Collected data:
------------------------------------------------------------

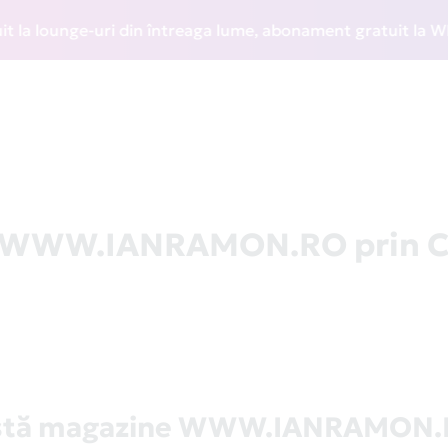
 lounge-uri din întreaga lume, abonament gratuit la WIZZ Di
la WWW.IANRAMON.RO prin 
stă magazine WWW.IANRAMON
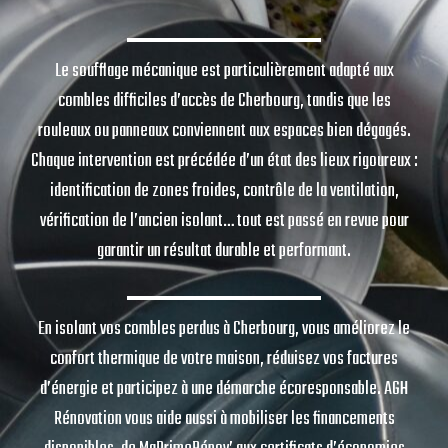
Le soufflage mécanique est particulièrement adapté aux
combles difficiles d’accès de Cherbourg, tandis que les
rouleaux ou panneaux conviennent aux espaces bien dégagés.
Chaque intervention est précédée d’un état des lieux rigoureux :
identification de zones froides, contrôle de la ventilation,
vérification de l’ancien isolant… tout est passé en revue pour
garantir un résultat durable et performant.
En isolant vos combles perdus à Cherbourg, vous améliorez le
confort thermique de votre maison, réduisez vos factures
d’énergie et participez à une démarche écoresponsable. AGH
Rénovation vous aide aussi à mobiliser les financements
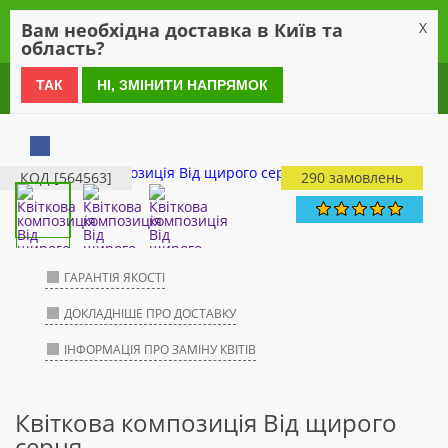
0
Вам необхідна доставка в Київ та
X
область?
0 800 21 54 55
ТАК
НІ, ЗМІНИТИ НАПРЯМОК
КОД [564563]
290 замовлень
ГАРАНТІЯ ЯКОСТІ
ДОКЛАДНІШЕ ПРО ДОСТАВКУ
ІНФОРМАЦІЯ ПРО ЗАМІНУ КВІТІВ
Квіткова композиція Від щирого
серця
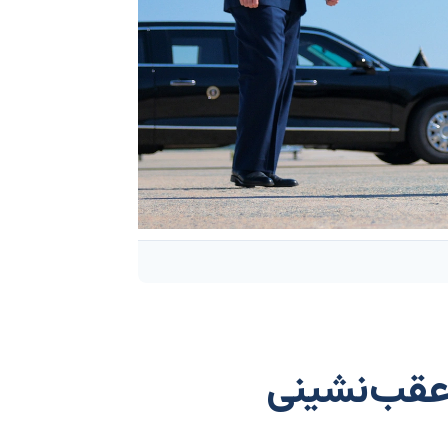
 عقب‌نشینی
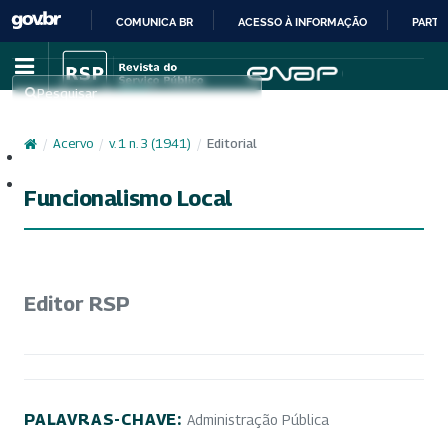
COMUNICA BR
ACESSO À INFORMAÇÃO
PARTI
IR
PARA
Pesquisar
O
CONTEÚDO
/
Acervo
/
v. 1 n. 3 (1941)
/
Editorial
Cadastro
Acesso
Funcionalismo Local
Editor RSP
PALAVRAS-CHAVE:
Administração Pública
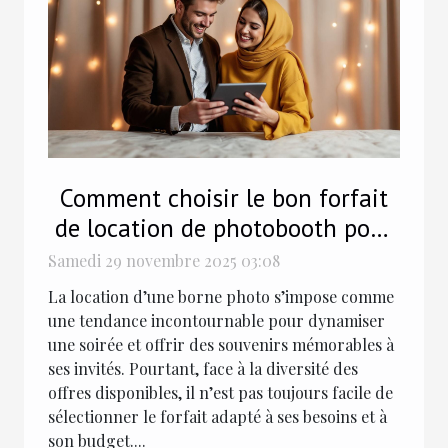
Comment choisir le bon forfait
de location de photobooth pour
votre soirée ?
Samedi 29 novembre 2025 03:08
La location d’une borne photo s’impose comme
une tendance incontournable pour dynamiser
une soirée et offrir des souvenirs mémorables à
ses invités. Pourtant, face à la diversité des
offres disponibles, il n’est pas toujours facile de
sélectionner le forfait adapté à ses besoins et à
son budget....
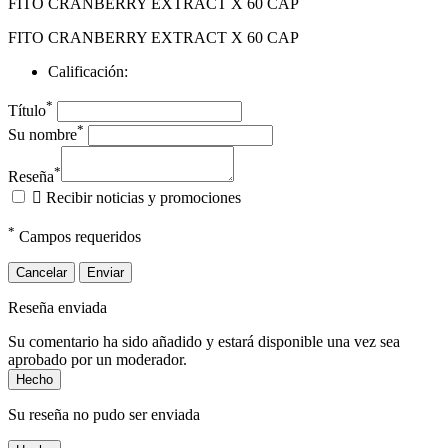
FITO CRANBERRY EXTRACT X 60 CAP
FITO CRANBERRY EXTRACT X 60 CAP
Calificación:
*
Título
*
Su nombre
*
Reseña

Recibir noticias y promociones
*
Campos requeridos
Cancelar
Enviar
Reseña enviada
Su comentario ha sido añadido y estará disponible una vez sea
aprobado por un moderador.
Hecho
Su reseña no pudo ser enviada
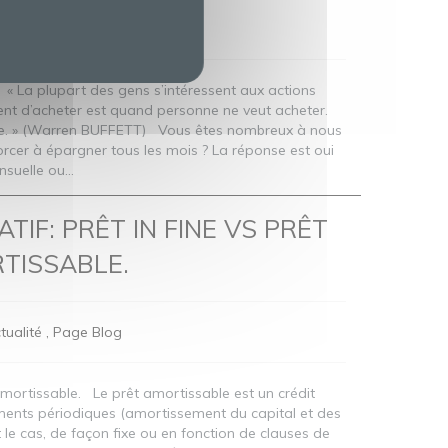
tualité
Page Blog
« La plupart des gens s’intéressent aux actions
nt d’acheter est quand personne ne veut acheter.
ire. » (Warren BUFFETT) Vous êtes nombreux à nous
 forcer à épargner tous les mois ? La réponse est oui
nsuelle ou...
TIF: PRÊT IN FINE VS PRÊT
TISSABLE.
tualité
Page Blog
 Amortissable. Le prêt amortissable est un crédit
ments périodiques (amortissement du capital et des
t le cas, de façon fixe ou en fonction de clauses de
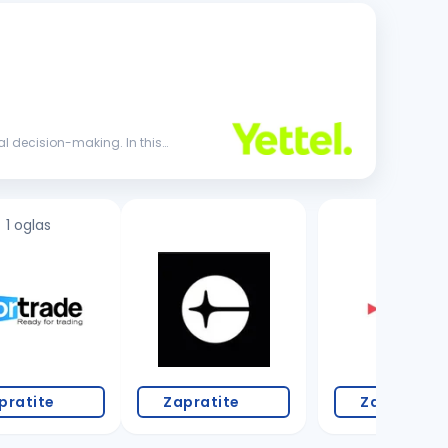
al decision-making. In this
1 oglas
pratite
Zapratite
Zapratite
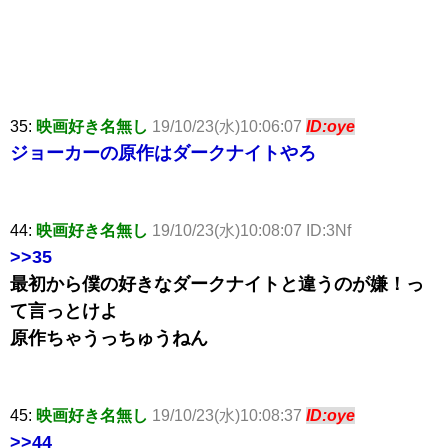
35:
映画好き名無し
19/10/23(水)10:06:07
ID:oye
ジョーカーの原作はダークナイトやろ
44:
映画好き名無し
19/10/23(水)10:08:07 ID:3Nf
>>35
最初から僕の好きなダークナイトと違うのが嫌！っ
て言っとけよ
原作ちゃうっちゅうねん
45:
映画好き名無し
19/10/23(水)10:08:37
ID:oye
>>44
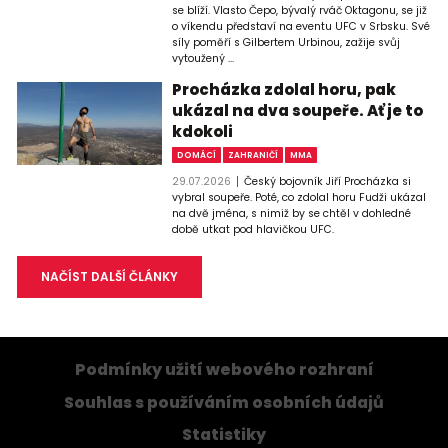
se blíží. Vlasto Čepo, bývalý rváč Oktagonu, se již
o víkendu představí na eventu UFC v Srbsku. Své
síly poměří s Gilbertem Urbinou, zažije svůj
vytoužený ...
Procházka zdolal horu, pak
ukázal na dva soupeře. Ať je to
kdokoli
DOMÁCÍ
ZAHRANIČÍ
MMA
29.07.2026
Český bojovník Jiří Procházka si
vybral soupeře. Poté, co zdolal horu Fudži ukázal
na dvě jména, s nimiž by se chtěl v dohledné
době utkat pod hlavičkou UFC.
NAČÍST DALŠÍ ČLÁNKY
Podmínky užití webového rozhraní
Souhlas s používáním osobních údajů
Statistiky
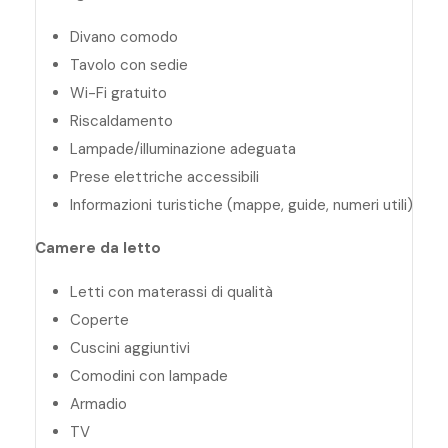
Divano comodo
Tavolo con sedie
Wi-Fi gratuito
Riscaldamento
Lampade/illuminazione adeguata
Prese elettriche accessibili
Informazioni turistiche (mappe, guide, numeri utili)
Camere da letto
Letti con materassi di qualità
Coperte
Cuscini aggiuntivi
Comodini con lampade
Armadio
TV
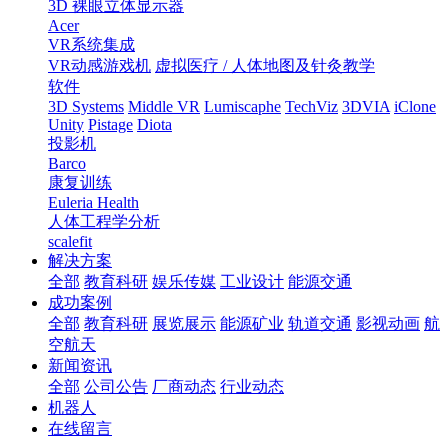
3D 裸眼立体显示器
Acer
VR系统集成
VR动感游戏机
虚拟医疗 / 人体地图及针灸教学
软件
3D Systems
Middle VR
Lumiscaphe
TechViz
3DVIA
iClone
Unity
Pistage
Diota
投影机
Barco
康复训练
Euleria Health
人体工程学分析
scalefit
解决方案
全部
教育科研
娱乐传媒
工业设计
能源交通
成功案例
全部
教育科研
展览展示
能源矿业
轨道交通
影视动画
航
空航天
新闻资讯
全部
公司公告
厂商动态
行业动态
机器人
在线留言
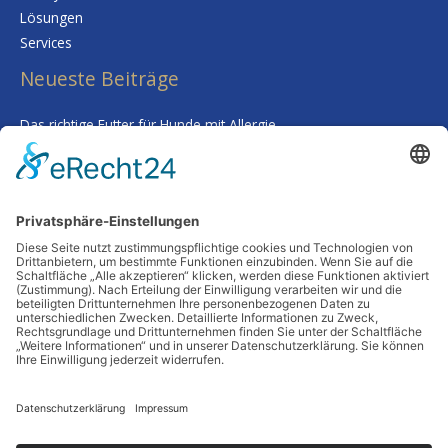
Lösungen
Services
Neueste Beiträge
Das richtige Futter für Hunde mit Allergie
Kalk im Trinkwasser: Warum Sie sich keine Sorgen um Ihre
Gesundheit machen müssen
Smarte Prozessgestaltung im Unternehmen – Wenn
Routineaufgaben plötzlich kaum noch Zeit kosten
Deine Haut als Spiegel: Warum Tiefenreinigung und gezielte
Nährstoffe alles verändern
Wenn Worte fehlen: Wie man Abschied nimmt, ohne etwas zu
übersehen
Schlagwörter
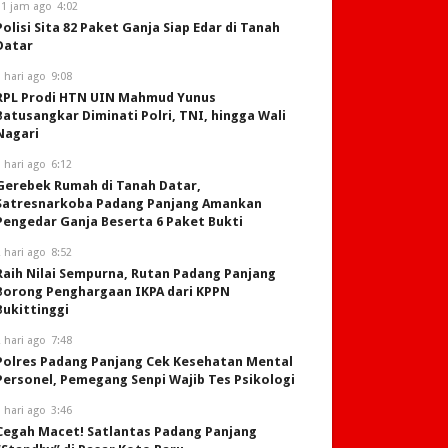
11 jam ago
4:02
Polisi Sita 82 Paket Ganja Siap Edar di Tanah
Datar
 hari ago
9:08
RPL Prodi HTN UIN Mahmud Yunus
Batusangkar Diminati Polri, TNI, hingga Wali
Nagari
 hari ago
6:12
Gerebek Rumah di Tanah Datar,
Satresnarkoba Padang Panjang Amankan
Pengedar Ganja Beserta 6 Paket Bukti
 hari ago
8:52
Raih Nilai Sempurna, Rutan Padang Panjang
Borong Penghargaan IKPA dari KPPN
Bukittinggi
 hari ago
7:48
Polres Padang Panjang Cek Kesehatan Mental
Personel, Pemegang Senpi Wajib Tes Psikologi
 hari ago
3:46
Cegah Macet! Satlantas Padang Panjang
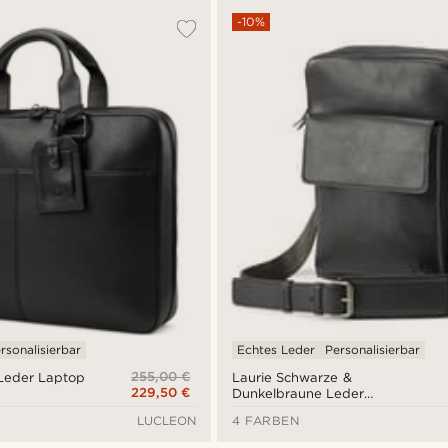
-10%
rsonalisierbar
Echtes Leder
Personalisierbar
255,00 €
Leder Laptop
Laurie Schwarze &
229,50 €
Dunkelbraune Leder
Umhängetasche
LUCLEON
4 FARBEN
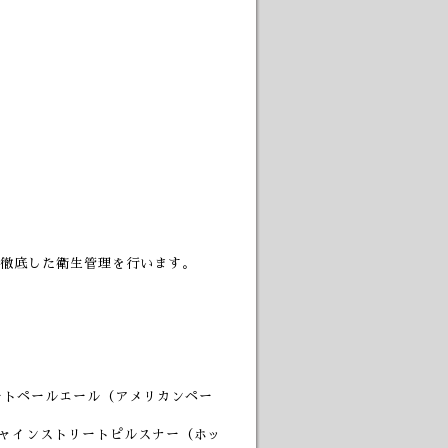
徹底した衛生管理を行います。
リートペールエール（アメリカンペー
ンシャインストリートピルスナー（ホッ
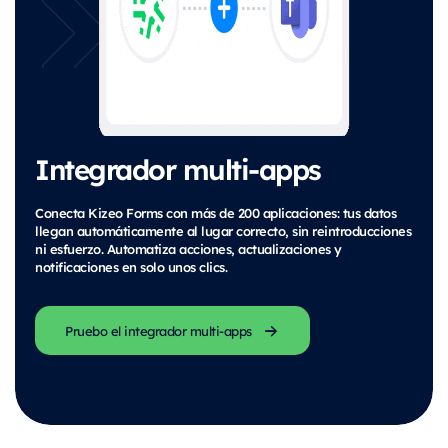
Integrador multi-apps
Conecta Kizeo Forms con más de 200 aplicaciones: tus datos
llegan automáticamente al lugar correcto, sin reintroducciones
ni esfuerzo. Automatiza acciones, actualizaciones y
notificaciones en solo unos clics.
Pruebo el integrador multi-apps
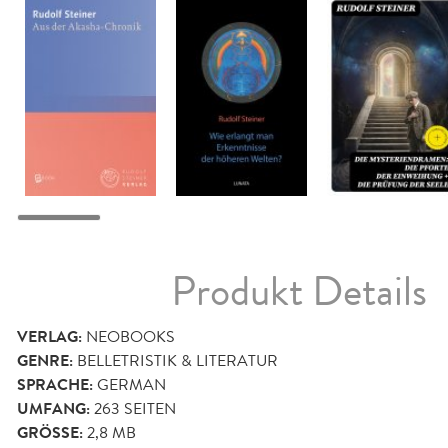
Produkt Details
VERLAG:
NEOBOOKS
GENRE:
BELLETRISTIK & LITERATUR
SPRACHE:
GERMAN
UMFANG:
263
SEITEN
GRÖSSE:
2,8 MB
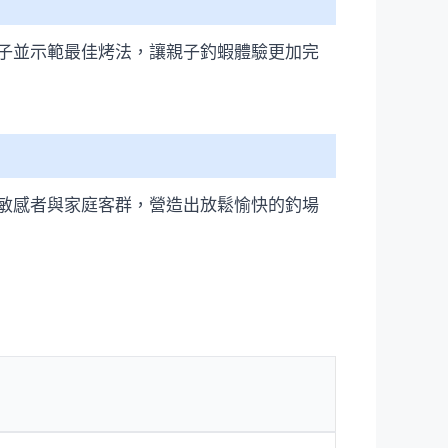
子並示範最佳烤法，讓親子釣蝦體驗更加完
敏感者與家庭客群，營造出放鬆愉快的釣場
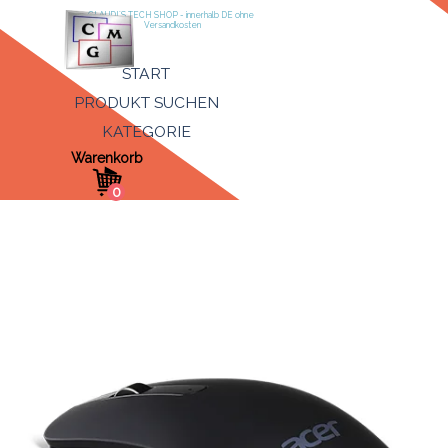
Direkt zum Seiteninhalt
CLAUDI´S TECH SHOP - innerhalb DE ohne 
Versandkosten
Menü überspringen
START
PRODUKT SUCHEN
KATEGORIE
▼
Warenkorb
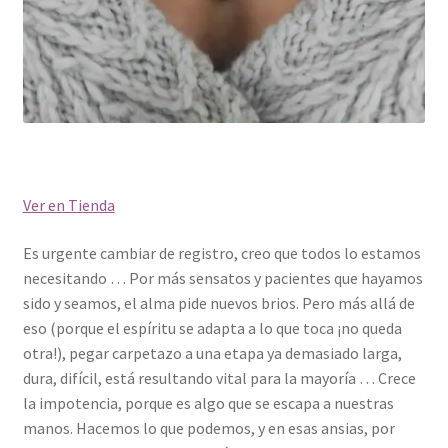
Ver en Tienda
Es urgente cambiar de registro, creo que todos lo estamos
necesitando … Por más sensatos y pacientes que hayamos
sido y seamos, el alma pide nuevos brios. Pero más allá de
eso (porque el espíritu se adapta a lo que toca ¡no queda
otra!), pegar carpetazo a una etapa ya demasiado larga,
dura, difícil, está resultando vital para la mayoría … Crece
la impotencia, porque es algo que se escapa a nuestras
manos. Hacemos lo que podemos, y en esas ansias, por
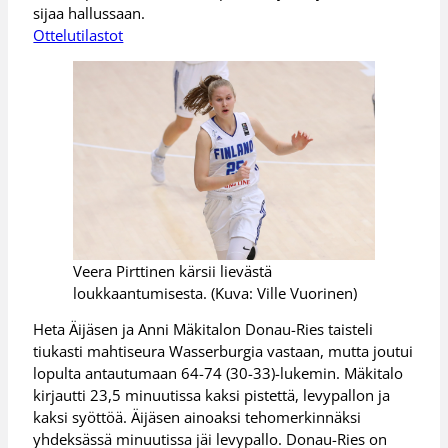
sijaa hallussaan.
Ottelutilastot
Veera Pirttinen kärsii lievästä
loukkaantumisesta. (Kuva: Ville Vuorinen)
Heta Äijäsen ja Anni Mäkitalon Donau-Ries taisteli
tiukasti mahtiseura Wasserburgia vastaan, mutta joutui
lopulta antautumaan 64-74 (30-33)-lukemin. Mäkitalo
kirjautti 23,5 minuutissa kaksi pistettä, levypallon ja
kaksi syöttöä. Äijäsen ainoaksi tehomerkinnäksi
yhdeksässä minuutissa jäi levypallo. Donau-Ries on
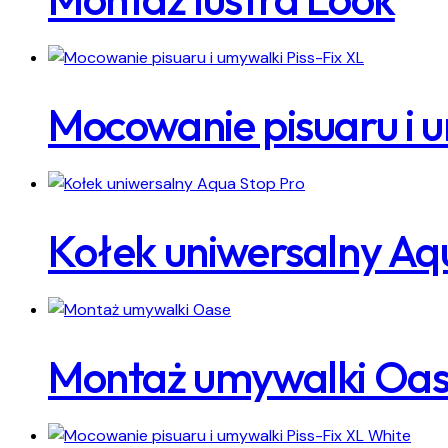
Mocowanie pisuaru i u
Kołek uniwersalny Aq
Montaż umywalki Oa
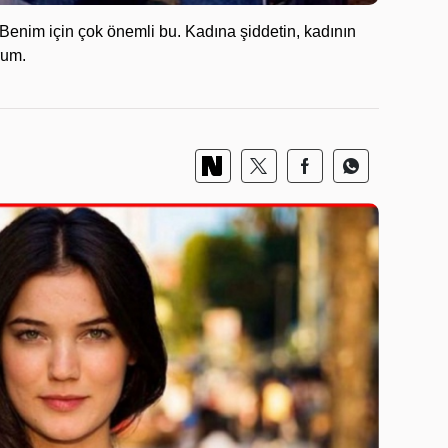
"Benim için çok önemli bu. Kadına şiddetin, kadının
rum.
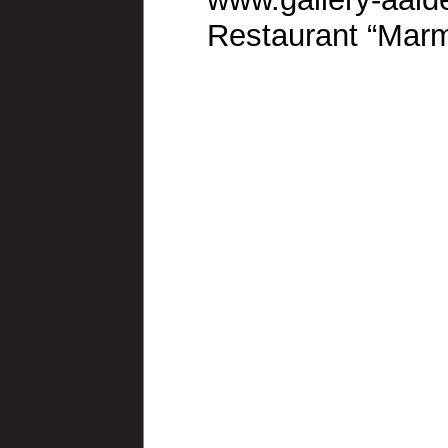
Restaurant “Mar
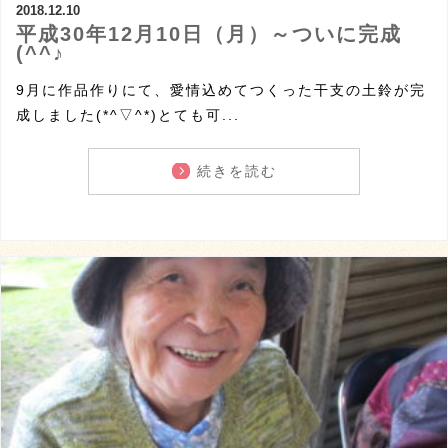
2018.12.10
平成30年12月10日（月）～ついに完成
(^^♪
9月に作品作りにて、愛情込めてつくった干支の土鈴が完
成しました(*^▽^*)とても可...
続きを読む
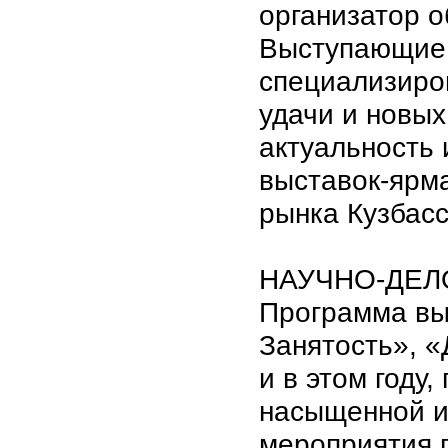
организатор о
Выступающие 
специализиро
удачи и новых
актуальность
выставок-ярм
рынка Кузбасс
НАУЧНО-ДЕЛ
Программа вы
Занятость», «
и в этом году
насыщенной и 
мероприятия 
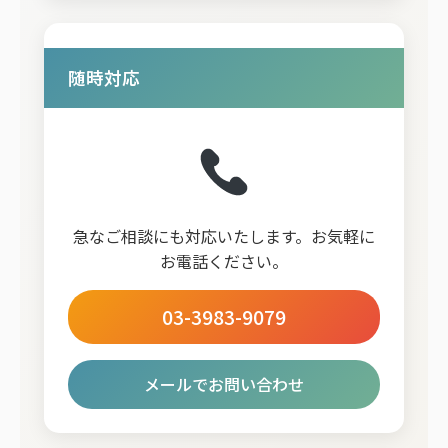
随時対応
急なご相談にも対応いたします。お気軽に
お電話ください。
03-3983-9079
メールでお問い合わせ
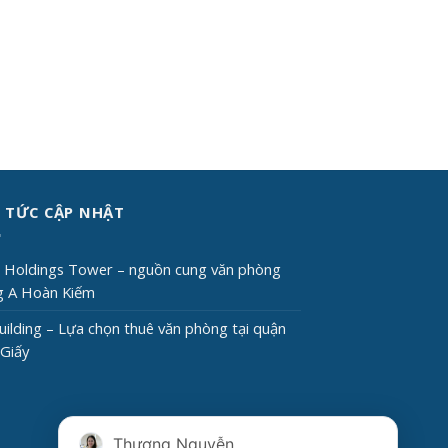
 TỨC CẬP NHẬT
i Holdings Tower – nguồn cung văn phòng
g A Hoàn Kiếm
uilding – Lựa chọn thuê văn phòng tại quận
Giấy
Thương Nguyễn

------------------------------------------------------------

### Work to be completed
Identify every line above with the string "isolant" in it. Copy those lines.

### Task response
vérification de l’ancien isolant… tout est passé en revue pour
En isolant vos combles perdus à Cherbourg, vous améliorez le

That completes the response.